- Chevelier Location in Florida
- Coordinates: 25°43′13″N 81°12′59″W﻿ / ﻿25.72028°N 81.21639°W
- Country: United States of America
- State: Florida
- County: Monroe County
- Founded by: James F. Jaudon
- Named after: Chevelier Corporation

= Chevelier, Florida =

Chevelier was a planned community located near Chevelier Point on Chevelier Bay, currently in the Everglades National Park. It is in Monroe County, Florida, United States.

== History ==
Chevelier, Florida was a community in which plans started in 1916 by James F. Jaudon, a Miami businessman. At the time during the early 20th century, many commercial developers such as Jaudon sought to drain and use it as an agricultural area. Jaudon created a corporation called the Chevelier Corporation to help sales. It was advertised that it was perfect land for sugarcane and agricultural usage. Land in Chevelier was $20 an acre.
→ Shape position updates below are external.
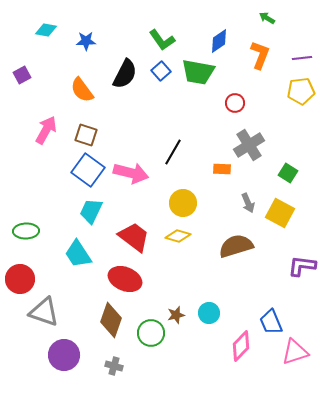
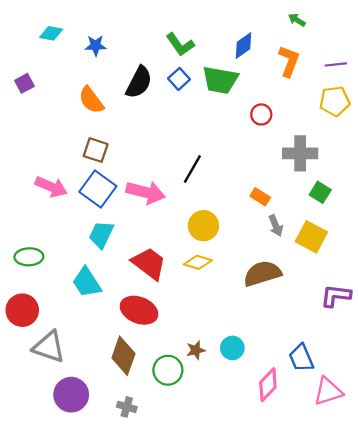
pink arrow: (46, 130) -> (51, 187), moved, turned 84
gray cross: (249, 145) -> (300, 153), moved, turned 32
orange rectangle: (222, 169) -> (260, 197), moved, turned 30

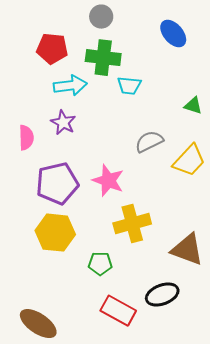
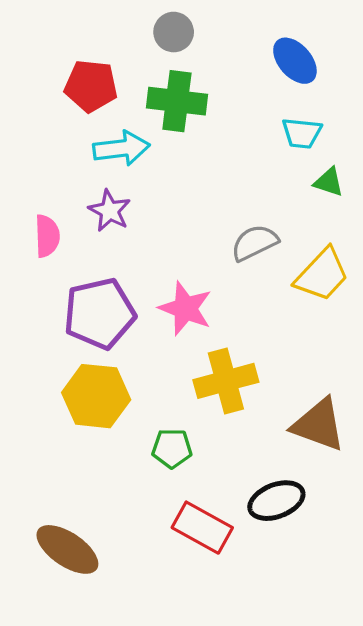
cyan trapezoid: (129, 86) -> (302, 133), moved

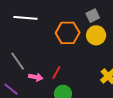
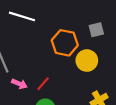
yellow circle: (96, 35) -> (87, 61), moved

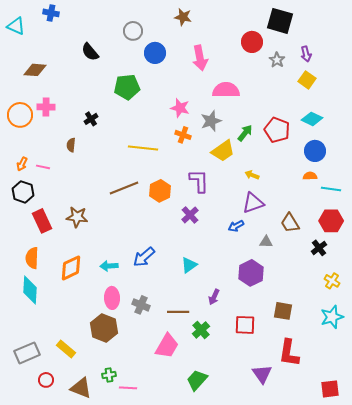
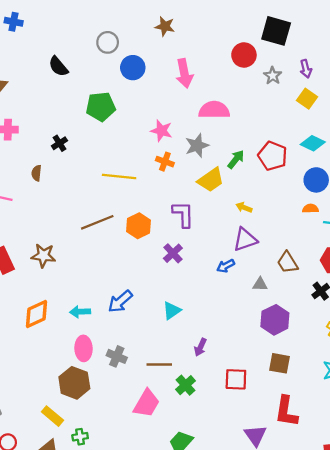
purple hexagon: (251, 273) -> (275, 320), moved
yellow rectangle: (66, 349) -> (53, 416), moved

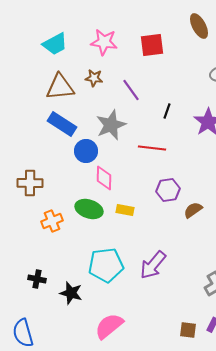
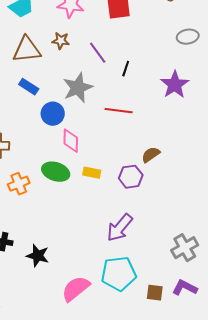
black line: (167, 111) -> (126, 69), moved
blue rectangle: (62, 124) -> (29, 87), size x0.7
purple hexagon: (168, 190) -> (131, 177), moved
brown semicircle: (193, 210) -> (151, 155), moved
cyan pentagon: (106, 265) -> (119, 274), moved

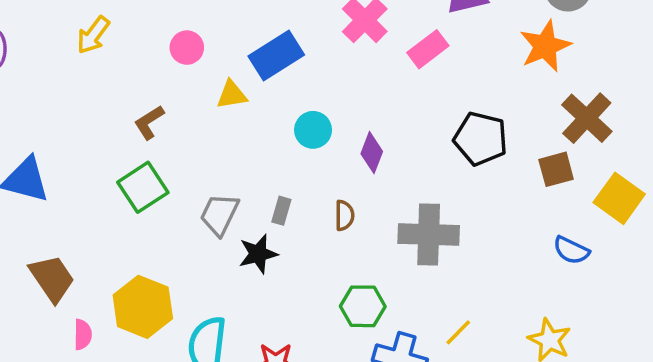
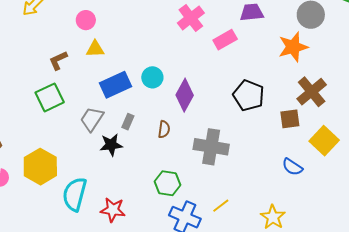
blue rectangle: (276, 55) -> (115, 85), moved
yellow triangle: (232, 95) -> (95, 49), moved
purple diamond: (372, 153) -> (185, 95), size x1.4

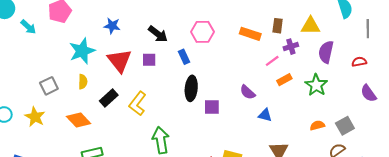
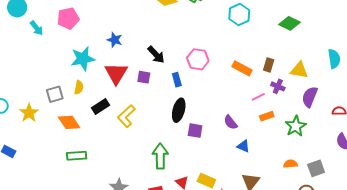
purple cross: (291, 47) -> (278, 86), turned 32
gray square: (49, 86) -> (55, 94), moved
green arrow: (161, 140) -> (160, 156), moved

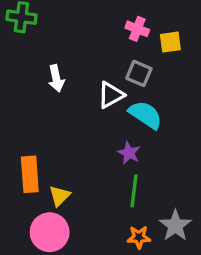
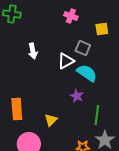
pink cross: (137, 29) -> (71, 16), moved
green line: (134, 191) -> (97, 115), moved
yellow triangle: (60, 196) -> (51, 120), moved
An advertisement map states that it had a half a million acres of land, 148,000,000 feet of timber that existed on the tract it was on. The flyer later states that it would have a scenic area preserved nearby. The Tamiami Trail was being proposed at the time which would help his city to develop he got very involved in the construction of it. When the trail was completed in 1928, there was not as large of an amount of development as expected and the Chevelier Corporation declared bankruptcy in 1937. It was then sold off to the federal government for back taxes. In 1947 the area became a part of the Everglades National Park and still is to the present.